Distributed array help? [Matlab]

Prev: Password Entry Using Inputdlg
Next: Programming SPI-Interface on dSpace DS1104 ! How ?

From: Dan Tyndall on 10 Dec 2009 19:02

I've been running into the memory wall because I am dealing with really large arrays. Currently, I am running my MATLAB script over a much smaller domain, but am taking advantage of six cores on a single compute node using the Parallel Computing Toolbox and parfor loops. My university has a license for the MATLAB Distributed Compute Server, and I would like to take advantage of that, and run my program on multiple compute nodes so I don't run into the memory wall.

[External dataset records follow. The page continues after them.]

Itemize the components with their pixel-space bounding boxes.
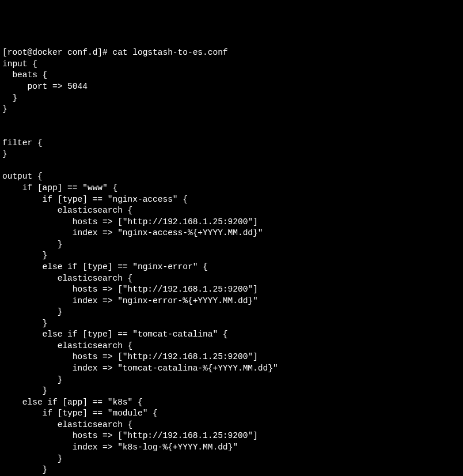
output-line: beats { — [2, 70, 461, 81]
output-line — [2, 115, 461, 127]
output-line: } — [2, 386, 461, 397]
output-line: hosts => ["http://192.168.1.25:9200"] — [2, 217, 461, 228]
output-line: elasticsearch { — [2, 341, 461, 352]
terminal-window[interactable]: [root@docker conf.d]# cat logstash-to-es… — [2, 47, 461, 476]
output-line: } — [2, 454, 461, 465]
output-line — [2, 126, 461, 138]
output-line: } — [2, 375, 461, 386]
shell-prompt: [root@docker conf.d]# — [2, 48, 112, 57]
output-line: } — [2, 104, 461, 115]
output-line: if [app] == "www" { — [2, 183, 461, 194]
output-line: else if [app] == "k8s" { — [2, 397, 461, 409]
output-line: filter { — [2, 138, 461, 149]
output-line — [2, 160, 461, 172]
output-line: index => "tomcat-catalina-%{+YYYY.MM.dd}… — [2, 363, 461, 375]
output-line: } — [2, 464, 461, 476]
output-line: if [type] == "nginx-access" { — [2, 194, 461, 206]
output-line: port => 5044 — [2, 81, 461, 93]
output-line: } — [2, 307, 461, 318]
command-text: cat logstash-to-es.conf — [112, 48, 227, 57]
output-line: else if [type] == "tomcat-catalina" { — [2, 329, 461, 341]
output-line: } — [2, 318, 461, 330]
output-line: } — [2, 250, 461, 262]
output-line: index => "nginx-error-%{+YYYY.MM.dd}" — [2, 296, 461, 307]
output-line: hosts => ["http://192.168.1.25:9200"] — [2, 284, 461, 296]
output-line: elasticsearch { — [2, 273, 461, 285]
file-output: input { beats { port => 5044 }} filter {… — [2, 59, 461, 476]
output-line: input { — [2, 59, 461, 70]
output-line: index => "nginx-access-%{+YYYY.MM.dd}" — [2, 228, 461, 239]
output-line: } — [2, 93, 461, 104]
output-line: hosts => ["http://192.168.1.25:9200"] — [2, 352, 461, 363]
output-line: index => "k8s-log-%{+YYYY.MM.dd}" — [2, 442, 461, 454]
output-line: elasticsearch { — [2, 205, 461, 217]
output-line: hosts => ["http://192.168.1.25:9200"] — [2, 430, 461, 442]
output-line: } — [2, 149, 461, 160]
output-line: elasticsearch { — [2, 420, 461, 431]
output-line: if [type] == "module" { — [2, 408, 461, 420]
output-line: else if [type] == "nginx-error" { — [2, 262, 461, 273]
output-line: } — [2, 239, 461, 251]
prompt-line: [root@docker conf.d]# cat logstash-to-es… — [2, 47, 461, 59]
output-line: output { — [2, 171, 461, 183]
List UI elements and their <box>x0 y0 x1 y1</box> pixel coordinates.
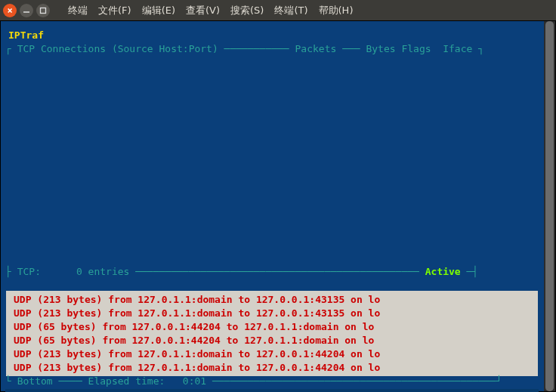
menubar: 终端 文件(F) 编辑(E) 查看(V) 搜索(S) 终端(T) 帮助(H) <box>53 4 553 17</box>
tcp-summary-line: ├ TCP: 0 entries ───────────────────────… <box>5 265 478 279</box>
close-icon[interactable]: × <box>3 4 17 17</box>
udp-row: UDP (213 bytes) from 127.0.1.1:domain to… <box>14 361 530 375</box>
minimize-icon[interactable] <box>20 4 33 17</box>
menu-file[interactable]: 文件(F) <box>98 4 131 17</box>
menu-edit[interactable]: 编辑(E) <box>142 4 175 17</box>
menu-search[interactable]: 搜索(S) <box>230 4 264 17</box>
svg-rect-1 <box>41 8 46 13</box>
udp-panel: UDP (213 bytes) from 127.0.1.1:domain to… <box>6 291 538 376</box>
app-title: IPTraf <box>8 29 44 42</box>
udp-row: UDP (65 bytes) from 127.0.0.1:44204 to 1… <box>14 334 530 347</box>
menu-terminal[interactable]: 终端(T) <box>274 4 307 17</box>
menu-terminal-app[interactable]: 终端 <box>68 4 88 17</box>
window-titlebar: × 终端 文件(F) 编辑(E) 查看(V) 搜索(S) 终端(T) 帮助(H) <box>0 0 556 20</box>
status-line: Pkts captured (all interfaces): 61 │ No … <box>5 389 539 392</box>
menu-help[interactable]: 帮助(H) <box>319 4 354 17</box>
scrollbar[interactable] <box>544 21 555 391</box>
maximize-icon[interactable] <box>36 4 50 17</box>
udp-row: UDP (65 bytes) from 127.0.0.1:44204 to 1… <box>14 320 530 334</box>
udp-row: UDP (213 bytes) from 127.0.1.1:domain to… <box>14 293 530 307</box>
tcp-header-border: ┌ TCP Connections (Source Host:Port) ───… <box>5 42 484 56</box>
bottom-border-line: └ Bottom ──── Elapsed time: 0:01 ───────… <box>5 375 502 388</box>
udp-row: UDP (213 bytes) from 127.0.1.1:domain to… <box>14 307 530 320</box>
udp-row: UDP (213 bytes) from 127.0.1.1:domain to… <box>14 347 530 361</box>
scrollbar-thumb[interactable] <box>545 21 554 391</box>
terminal-viewport[interactable]: IPTraf ┌ TCP Connections (Source Host:Po… <box>0 20 556 392</box>
menu-view[interactable]: 查看(V) <box>186 4 220 17</box>
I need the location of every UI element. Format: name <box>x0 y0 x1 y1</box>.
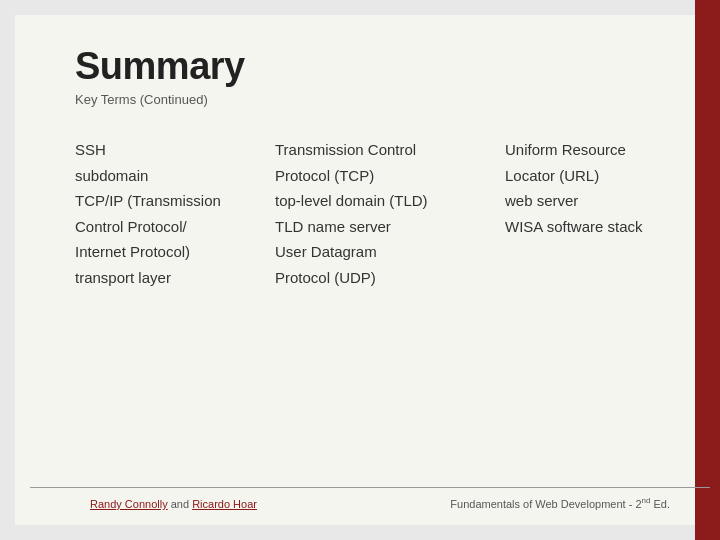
list-item: TLD name server <box>275 214 505 240</box>
list-item: TCP/IP (TransmissionControl Protocol/Int… <box>75 188 275 265</box>
list-item: WISA software stack <box>505 214 720 240</box>
footer-right-text: Fundamentals of Web Development - 2 <box>450 498 641 510</box>
footer-authors: Randy Connolly and Ricardo Hoar <box>90 498 257 510</box>
author2-name: Ricardo Hoar <box>192 498 257 510</box>
slide-container: Summary Key Terms (Continued) SSH subdom… <box>15 15 695 525</box>
footer-connector: and <box>171 498 189 510</box>
author1-name: Randy Connolly <box>90 498 168 510</box>
slide-title: Summary <box>75 45 655 88</box>
term-column-1: SSH subdomain TCP/IP (TransmissionContro… <box>75 137 275 290</box>
list-item: User DatagramProtocol (UDP) <box>275 239 505 290</box>
list-item: top-level domain (TLD) <box>275 188 505 214</box>
slide-footer: Randy Connolly and Ricardo Hoar Fundamen… <box>30 487 710 510</box>
term-column-3: Uniform ResourceLocator (URL) web server… <box>505 137 720 290</box>
list-item: subdomain <box>75 163 275 189</box>
list-item: Uniform ResourceLocator (URL) <box>505 137 720 188</box>
slide-subtitle: Key Terms (Continued) <box>75 92 655 107</box>
term-column-2: Transmission ControlProtocol (TCP) top-l… <box>275 137 505 290</box>
list-item: web server <box>505 188 720 214</box>
list-item: transport layer <box>75 265 275 291</box>
list-item: SSH <box>75 137 275 163</box>
list-item: Transmission ControlProtocol (TCP) <box>275 137 505 188</box>
footer-suffix: Ed. <box>650 498 670 510</box>
footer-edition: Fundamentals of Web Development - 2nd Ed… <box>450 496 670 510</box>
terms-grid: SSH subdomain TCP/IP (TransmissionContro… <box>75 137 655 290</box>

Here's the part of the code that I need help with:

-------------------------------------------------------------------------------------------------------------
% compute forward operator H
disp('Computing foward operator matrix');
radius = 6370;
h = sparse(numobs,numpts);
for k=1:numobs
dx = radius .* cos(pi .* yo_lat_all(k) ./ 180.) .* pi .*(yo_lon_all(k)-xb_lon) ./ 180.;
dy = radius .* pi .* (yo_lat_all(k) - xb_lat) ./ 180.;
dist = sqrt(dx.*dx + dy.*dy);
[min_val,min_index] = min(dist);
h(k,min_index) = 1;
yo_xbin_all(k)=min_index;
end
toc(tstart)

% compute PbH^T
disp('Computing PbH^T');
rad2 = rad * rad;
radz2 = radz * radz;
ht = h'; % store h' so you don't have to keep doing it each loop

pbht = zeros(numxb,numobs);
%pb_row = sparse(1,numxb);

parfor k=1:numxb; %loop over each row of bkg cov matrix
%for k=1:numxb; %debug single proc code
pb_row = zeros(1,numxb);
dx = radius .* cos(pi .*xb_lat ./180.) .* pi .* (xb_lon - xb_lon(k)) ./ 180.;
dy = radius .* pi .* (xb_lat - xb_lat(k)) ./ 180.;
dz = xb_felv - xb_felv(k);
r2 = dx .* dx + dy .* dy;
z2 = (dz .* dz);
%calc_pb_row = find(r2<300^2);
pb_row(r2<maxr2tol) = sigb .* (exp(-r2(r2<maxr2tol)./rad2).*exp(-z2(r2<maxr2tol)/radz2));
% compute PbH^T
pbht(k,:) = pb_row * ht;
end;
clear pb_row;
clear ht;
pbht = sparse(pbht);
toc(tstart)
-------------------------------------------------------------------------------------------------------------

The issue I have is that I'm not sure how tell MATLAB to slice the pbht array to take maximum use of the parfor loop. Each node doesn't really need to communicate anything to each other, except when putting array back together as a sparse matrix (I've tried computing it as a sparse matrix from the start, but that adds a huge amount of computer time rather than converting it to sparse int he end). What I would like MATLAB to do is to slice the pbht array using the parfor command to send it only to nodes that will actually do computations on the parts that it owns. I've tried initializing the array by declaring a distributed.zeros array, but that always seems to cause the program to go into an infinite loop (not totally sure, but it always seems to hit the maximum wall time even when I am running a smaller domain).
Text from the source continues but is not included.